Press Release


Jan 28, 2024 12:00 EST

The entire day was accompanied by heavy security for the museum and the youth who visited the site, after the museum had been closed to the general public since the Hamas attack on Israel on October 7 due to concerns for the safety of visitors and the local Jewish community.

The Holocaust Museum in the northern city of Porto, Portugal, marked International Holocaust Remembrance Day last Friday by hosting some 2,000 middle- and high-school students from schools all over the country. The ceremony was brought forward by one day from the date set in 2005 by the UN General Assembly as the International Day of Remembrance for the six million Jews murdered by the Nazis between 1938 and 1945.

The entire day was accompanied by heavy security for the museum and the youth who visited the site, after the museum had been closed to the general public since the Hamas attack on Israel on October 7 due to concerns for the safety of visitors and the local Jewish community.
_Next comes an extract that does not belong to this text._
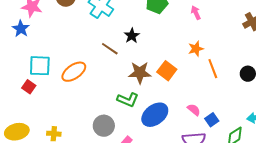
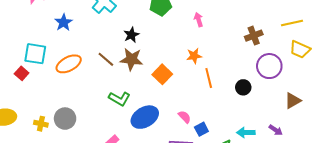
blue star: (21, 29) -> (64, 22), moved
brown line: (110, 49) -> (106, 59), moved
brown star: (140, 73) -> (131, 59), moved
gray circle: (104, 126) -> (65, 119), moved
Museum staff prepared a program for the young visitors that included an introduction to the genocide perpetrated against the Jews of Europe during those years. Each school that participated in the day held its own memorial ceremony, which included lighting a memorial candle in the museum’s Names Room, a unique space documenting the names of tens of thousands of Jews murdered in the Holocaust. 
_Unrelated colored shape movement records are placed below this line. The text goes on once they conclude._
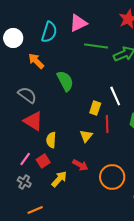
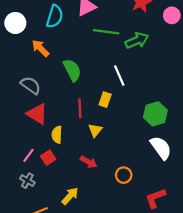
white line: (115, 96) -> (119, 76), moved
red line: (107, 124) -> (80, 108), moved
orange circle: (112, 177) -> (124, 175), size x0.6
yellow arrow: (59, 179) -> (70, 196), moved

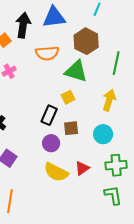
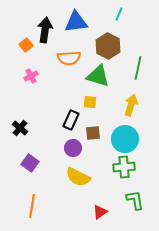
yellow square: (68, 97) -> (90, 102), turned 32
cyan circle: (103, 134) -> (125, 139), size x1.4
green cross: (116, 165) -> (124, 167), moved
red triangle: (82, 168) -> (100, 212), moved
In the three years since its establishment, the Porto Holocaust Museum, the only one on the Iberian Peninsula, has hosted some 150,000 youth. Visitors to the museum learn about what happened before, during and after the Holocaust, and a visit to the precisely planned and designed space leaves a strong impression on the visitors. Among the exhibits at the site are a reproduction of sleeping cells from the Auschwitz death camp, artifacts and documents that belonged to survivors who fled the Nazis to Porto. 

“Every year, about 50,000 youth visit the museum from schools all over the country, a number that constitutes about 5% of all school children in the country. Here they communicate with us and we feel they understand and love us,” said Michael Rothwell, director of the Holocaust Museum whose grandparents were murdered in Auschwitz.